Taking a disciplined approach lets you harmonize your plant palette without stifling diversity
Two colors are all you need. This dynamic landscape uses mainly blue and white.
Photo/Illustration: 
Ann Stratton

The color wheel can only take a garden so far. When it comes to pairing hues, it is certainly a helpful tool. But too often, using colors, not picking them out, stumps gardeners the most.

As a designer, I don’t believe in rules or obsess over color theories. In my experience, almost any color combination can work. I do, however, design within a few basic parameters. These self-imposed restrictions strive for the same goal: to establish a sense of order. That is the secret to successfully working with color. It’s what often separates amazing gardens from those that seem off or cluttered.
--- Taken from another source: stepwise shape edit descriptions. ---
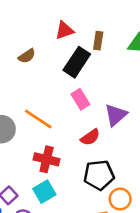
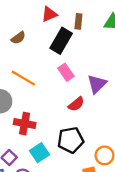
orange line: (38, 119) -> (23, 78), moved
red cross: (47, 159) -> (25, 124), moved
black pentagon: (99, 175) -> (71, 140), moved

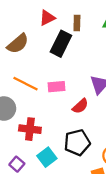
brown semicircle: (18, 38) -> (18, 44), size x1.5
pink rectangle: (66, 72) -> (56, 87), moved, turned -56

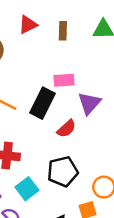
black rectangle: (61, 44) -> (42, 103), moved
pink rectangle: (56, 87) -> (64, 80), moved

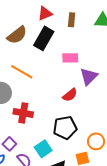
black rectangle: (42, 103) -> (44, 38), moved
cyan square: (27, 189) -> (43, 149), moved

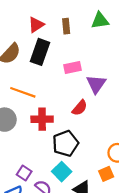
red cross: (23, 113) -> (42, 119), moved
black pentagon: (65, 128) -> (65, 143), moved

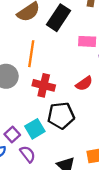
orange line: (23, 92) -> (31, 54), turned 65
cyan square: (62, 172) -> (35, 129), moved

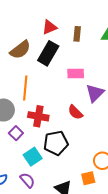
red semicircle: (84, 83) -> (75, 112), turned 84
purple square: (12, 135) -> (16, 133), moved

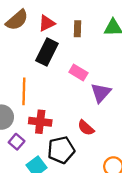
brown semicircle: (20, 50) -> (17, 20), moved
pink rectangle: (76, 74) -> (78, 72), turned 35
red semicircle: (75, 112) -> (86, 128), moved

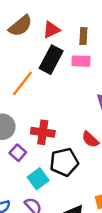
pink rectangle: (78, 72) -> (81, 61), moved, turned -30
orange line: (24, 91) -> (22, 83), moved, turned 35

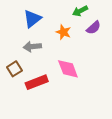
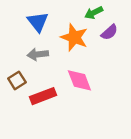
blue triangle: (32, 19) -> (38, 22), turned -30
orange star: (63, 32) -> (74, 37), size x1.5

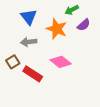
pink diamond: (79, 80) -> (61, 62), turned -30
red rectangle: (43, 96) -> (33, 74), turned 54

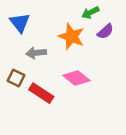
blue triangle: (29, 17) -> (20, 23), moved
brown square: (13, 62) -> (16, 78), turned -32

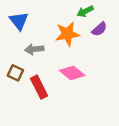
orange star: (71, 37) -> (67, 34), turned -30
red rectangle: (41, 93) -> (39, 87), turned 30

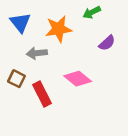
purple semicircle: (99, 29) -> (107, 43), moved
orange star: (67, 34) -> (59, 29), moved

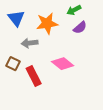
purple semicircle: (107, 43) -> (80, 28), moved

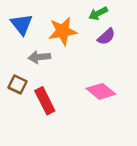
pink diamond: (63, 64) -> (101, 91), moved

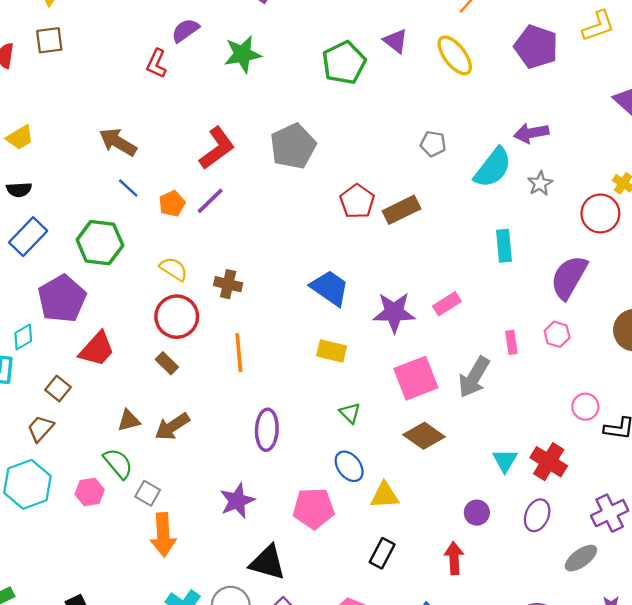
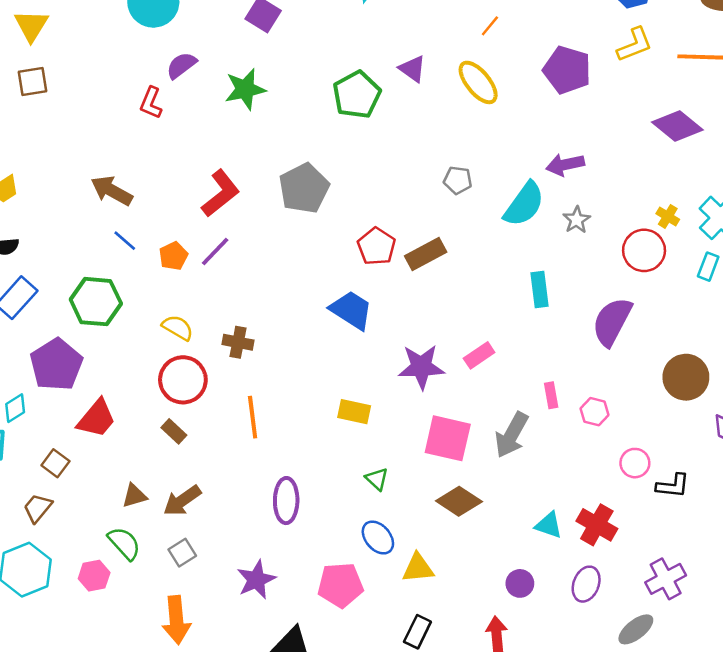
blue trapezoid: (330, 288) -> (351, 310), moved
pink hexagon: (557, 334) -> (595, 412), moved
pink square: (416, 378) -> (448, 438), turned 36
cyan triangle: (505, 460) -> (549, 525), turned -40
gray square: (148, 493) -> (182, 553), moved, turned 30

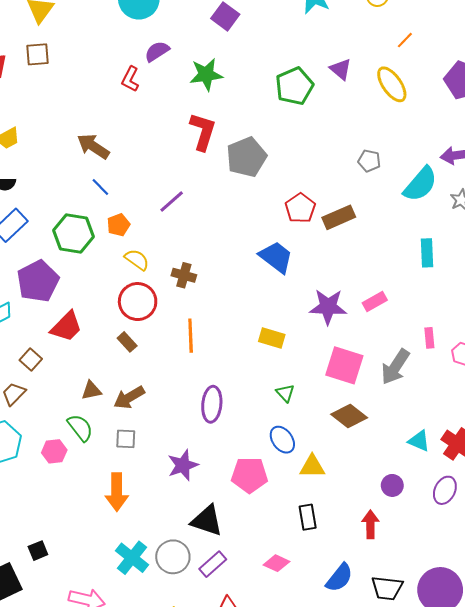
red L-shape: (221, 193) -> (203, 132), moved, turned -39
orange pentagon: (173, 256) -> (118, 225), moved
gray square: (182, 553) -> (126, 439), turned 30
black rectangle: (417, 632) -> (308, 517), turned -40

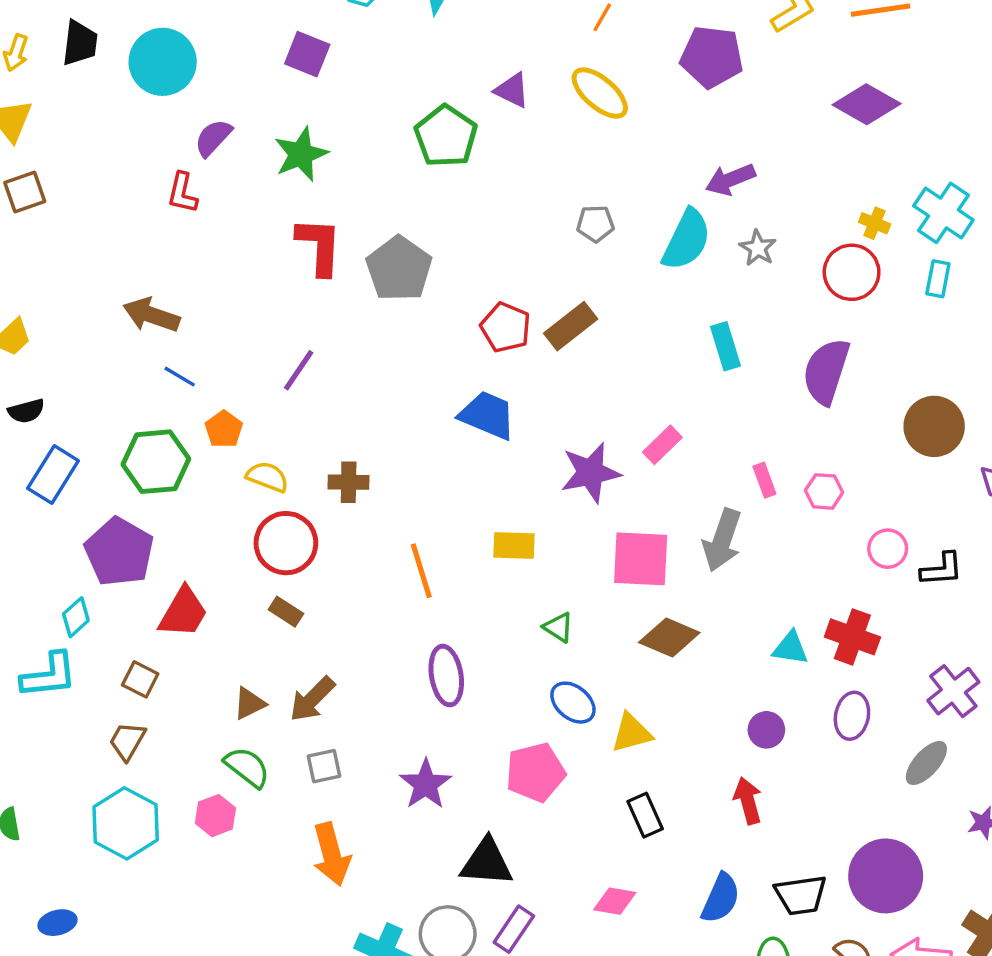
orange line: (191, 336) -> (421, 571), moved

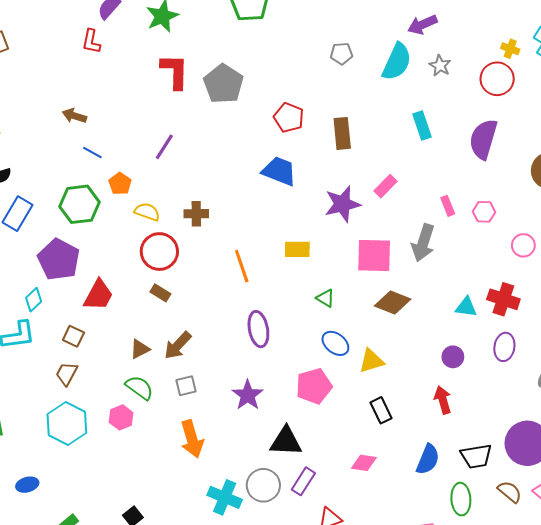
brown arrow: (151, 315) -> (74, 116), size x0.7
brown rectangle: (571, 326) -> (342, 133), moved, turned -56

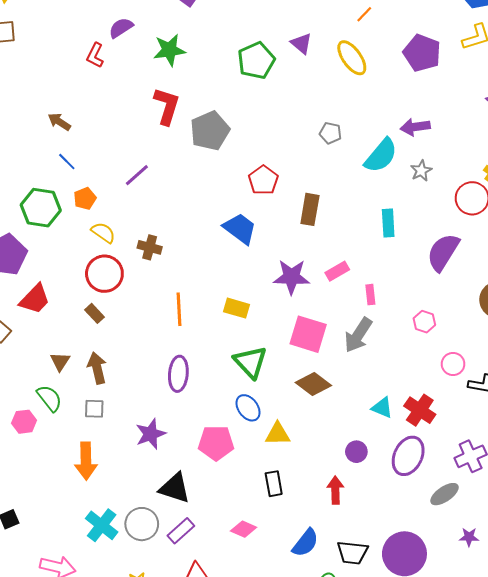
pink rectangle: (448, 206) -> (370, 295), moved
green triangle: (325, 298) -> (250, 362), size x1.8
brown arrow: (178, 345) -> (97, 368), turned 108
purple ellipse: (504, 347) -> (408, 456), size x1.4
brown triangle: (140, 349) -> (60, 362), turned -45

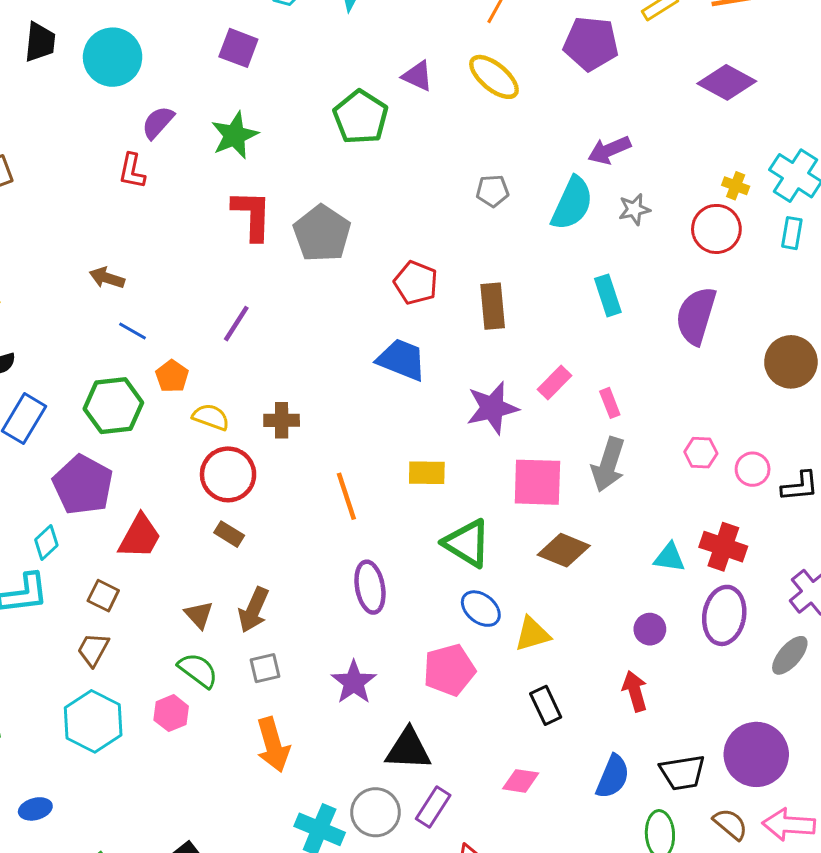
gray star: (421, 171) -> (634, 209), turned 30
pink hexagon: (424, 322) -> (701, 453), moved
brown arrow: (97, 368) -> (254, 610), turned -128

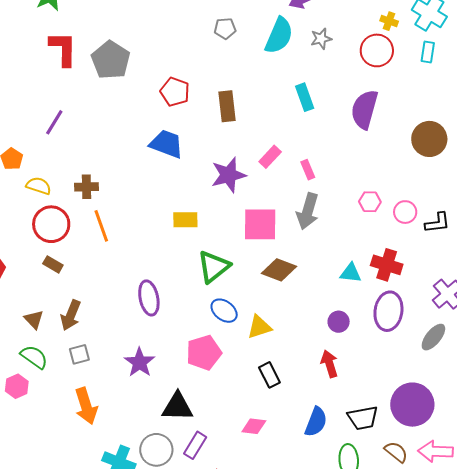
orange line: (346, 496) -> (101, 226), moved
green triangle: (467, 543) -> (214, 267), turned 51

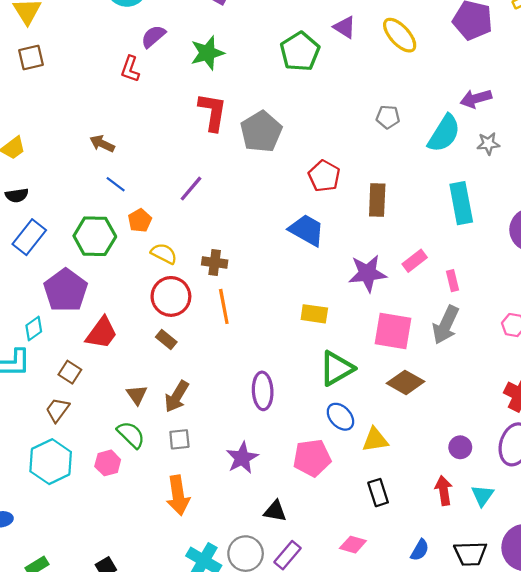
cyan rectangle: (305, 97) -> (461, 203), size x1.4
cyan triangle: (351, 273) -> (482, 495), moved, turned 50
black triangle: (177, 407) -> (275, 511), size x0.7
blue semicircle: (316, 422) -> (420, 550), size x0.7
So how do you establish order? It’s actually easier than it might sound. All you need to do is keep proportions balanced, stick to a color scheme, and avoid making any sudden changes. By applying color within this framework, you can create a gorgeous space, without having to stress over long lists of designer dos and don’ts.

A simple ratio lets each color look its best

Keep the colors simple, but choose a highlight. Hints of yellow brighten quiet pastels. Without the yellow, the pinks, blues, and whites in this garden would appear muted and dull.
Photo/Illustration: 
Ann Stratton
In my garden, I have developed a series of rooms, each with its own color scheme. While the style of the plantings and my approach to color are relatively consistent, the changing palettes make the rooms feel quite different.

To avoid a busy look and to keep the eye moving, plant large groups of each color and repeat them throughout your beds. You might add a mass of pink, for instance, followed by a large grouping of white, trailed by a mass of blue, then touches of yellow as highlights. Once established, repeat this pattern—or a subtle variation of it—throughout the garden. If the beds have a great deal of depth, stagger the pattern from the front to the back.

 

Using restraint prevents a cluttered look

Holding back pays off. The author created a new area where these lilies would fit in with the existing palette (photo taken at 5).
Photo/Illustration: 
Ann Stratton

Sticking to a color scheme often means bypassing beloved plants for the sake of good design. If your goal is to create a pastel garden, don’t introduce reds or oranges in a moment of weakness. No matter how much you’re drawn to that pot of scarlet poppies or bright yellow zinnias, don’t give in to these whims. The rewards of restraint far outweigh the sacrifices.

We all know that an abundance of flowers does not guarantee a beautiful garden. Too much variety tends to overwhelm viewers. Limiting your color palette makes it easier to strike a pleasing balance. And for the novice who finds the infinite varieties of plants daunting or the enthusiast who shops compulsively, fewer options at the nursery might actually feel like a blessing.

Let the color palette set the mood

Craving peace and quiet? Go blue and white.
Photo/Illustration: 
Ann Stratton
Seeking a warm welcome? Plant pastels.
Photo/Illustration: 
Ann Stratton
Yearning to entertain? Pick hot colors.
Photo/Illustration: 
Ann Stratton
Nothing has more immediate impact on a garden’s vibe than color. Decide how you want a space
to make you feel, then choose the palette accordingly.
Neutral areas add diversity. The tan gravel is the perfect bridge between two color schemes—hot colors and pastels—that wouldn’t work if they were adjacent to one another (photo taken at 1).
Photo/Illustration: 
Andrew Grossman
There are times, of course, when self-control is unrealistic. A few years back, I became enamored of pink water lilies. At the time, my only water feature was in the blue-and-white garden, and adding the color pink was out of the question. So I rethought my space and built another pond on the other side of the house facing my front garden. Filled with pink, white, and yellow water lilies, this pond blends with my pastel entry garden because they share the same color scheme. This approach works just as well on a smaller scale, when simply cutting one or two new beds will do the trick.
 

Smooth transitions keep colors from clashing

Green is soothing. This lush patchwork of thyme offers refuge from the hot-colored summer blooms and provides a transition to the calmer blue-and-white garden (photo taken at 3).
Photo/Illustration: 
Ann Stratton

If your garden has more than one color scheme, don’t just butt them together; add transitional spaces between them. These neutral areas soften the contrast between different sections of a landscape and give the viewer’s eye a chance to rest. There are essentially two approaches to designing a transitional space. You can either rely on a neutral color palette of greens, tans, and grays or incorporate colors and plants from the two areas you’re linking together. I’ve done both.

The tan gravel patio that stretches along my side yard creates some necessary breathing room between the pastel front garden and the hot-color back garden. The pale yellows, silvers, and hot pinks planted around the patio intentionally flatter both gardens equally. Meanwhile, the checkerboard patio that connects the hot-color garden to the blue-and-white garden serves the same purpose as the gravel patio. Its geometric patches of golden thyme offer a neutral color palette that gently leads the viewer from one area to another. These visually quiet spaces are as important as the more colorful ones. Use them to pace the viewer’s experience and enhance the beauty of your garden.